On the plus side, Florida officials have been able to identify some of the weaknesses that surfaced in their response system last year, and will be better equipped this summer to deal with storms and their aftermath, the governor told 2,900 conference participants from all 67 Florida counties.
Forecasters believe the United States and Caribbean are in the midst of what could be several decades of frequent, intense storms. So a record number of state, county and municipal managers came to the conference to swap stories, suggestions, problems and solutions, and to hear from experts what to expect this summer.
Bush told the session he was heartened by recent surveys that found 70 percent of Florida residents living within five miles of a coast have hurricane evacuation plans.
"But I'm also concerned because that means 30 percent don't, and that's a lot of people," Bush said. "Everyone must be responsible."
Among aspects of storm response that have improved, Bush said, are communications between state, federal and local agencies; food, water and ice supply pipelines; better plans to handle special-needs storm victims for long periods of time, and more storm-proof communications equipment.
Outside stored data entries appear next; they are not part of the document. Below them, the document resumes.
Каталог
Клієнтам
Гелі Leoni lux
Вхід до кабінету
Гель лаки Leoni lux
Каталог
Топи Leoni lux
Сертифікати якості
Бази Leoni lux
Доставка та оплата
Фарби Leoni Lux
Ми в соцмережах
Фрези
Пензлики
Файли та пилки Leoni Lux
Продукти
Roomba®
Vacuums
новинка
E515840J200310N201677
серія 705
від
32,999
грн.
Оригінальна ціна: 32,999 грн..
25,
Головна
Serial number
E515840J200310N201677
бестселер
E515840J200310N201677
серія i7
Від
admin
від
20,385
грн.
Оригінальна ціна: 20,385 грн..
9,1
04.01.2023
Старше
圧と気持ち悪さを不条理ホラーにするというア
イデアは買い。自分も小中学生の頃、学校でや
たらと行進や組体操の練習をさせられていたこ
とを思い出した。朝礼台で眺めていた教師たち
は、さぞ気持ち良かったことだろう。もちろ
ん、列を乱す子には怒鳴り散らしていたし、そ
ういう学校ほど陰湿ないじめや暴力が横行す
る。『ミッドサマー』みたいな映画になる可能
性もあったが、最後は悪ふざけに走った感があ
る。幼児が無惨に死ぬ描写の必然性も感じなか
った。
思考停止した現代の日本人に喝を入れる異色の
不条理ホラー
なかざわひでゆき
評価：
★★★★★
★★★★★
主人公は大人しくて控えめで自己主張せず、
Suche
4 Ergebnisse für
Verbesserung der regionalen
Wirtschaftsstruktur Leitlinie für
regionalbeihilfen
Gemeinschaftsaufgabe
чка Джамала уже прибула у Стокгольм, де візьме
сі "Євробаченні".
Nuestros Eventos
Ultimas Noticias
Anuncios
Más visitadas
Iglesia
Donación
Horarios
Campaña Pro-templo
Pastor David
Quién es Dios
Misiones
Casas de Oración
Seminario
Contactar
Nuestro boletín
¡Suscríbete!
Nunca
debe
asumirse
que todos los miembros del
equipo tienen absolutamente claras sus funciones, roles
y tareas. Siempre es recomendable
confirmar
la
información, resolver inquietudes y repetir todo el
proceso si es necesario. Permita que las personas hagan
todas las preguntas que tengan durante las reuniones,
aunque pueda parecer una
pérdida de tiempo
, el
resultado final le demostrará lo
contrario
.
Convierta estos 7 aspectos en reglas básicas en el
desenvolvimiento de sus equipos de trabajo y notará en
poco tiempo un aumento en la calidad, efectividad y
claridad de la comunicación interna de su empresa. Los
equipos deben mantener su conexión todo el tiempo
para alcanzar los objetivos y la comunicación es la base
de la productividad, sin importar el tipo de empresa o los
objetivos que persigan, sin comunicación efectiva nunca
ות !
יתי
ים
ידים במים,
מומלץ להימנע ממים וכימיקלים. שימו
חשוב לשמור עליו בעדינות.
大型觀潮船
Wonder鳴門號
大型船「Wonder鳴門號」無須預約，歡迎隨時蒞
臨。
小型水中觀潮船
"As well as we did,... "We are going to do it better," Bush said.
He invoked a green, eraser-like cartoon character to describe the state's hurricane response motto: "Semper Gumby," Bush said. "Always flexible."
Max Mayfield, director of the National Hurricane Center, said 2004 saw 15 named storms, nine of which were hurricanes. Six of the hurricanes were classified as major. Five of the storms hit Florida, four as hurricanes.
Nationally, the storms affected 600,000 square miles and inflicted $45-billion in damages.
While stopping short of predicting a repeat of last year, Mayfield said, "We've had more hurricanes and tropical storms in the decade since 1995 than ever before, and we are in a very active period that could last another 10 to 12 years."
Michael Brown, director of the Federal Emergency Management Agency, which has been praised for its rapid response to storm victims, received a standing ovation from the crowd, after which he quipped, "You just love me for my money."
More than 9/11, more than tornadoes and massive floods, the hurricanes of 2004 taxed FEMA to its limits, Brown said. He promised to keep the recovery funds flowing as fast as possible, but took a verbal swing at the people who live near the state's coastlines but have no hurricane plans.
"That 30 percent are people who just don't get it," Brown said, adding that every resident without a plan will put emergency response personnel in danger performing rescues and evacuations that shouldn't have been necessary.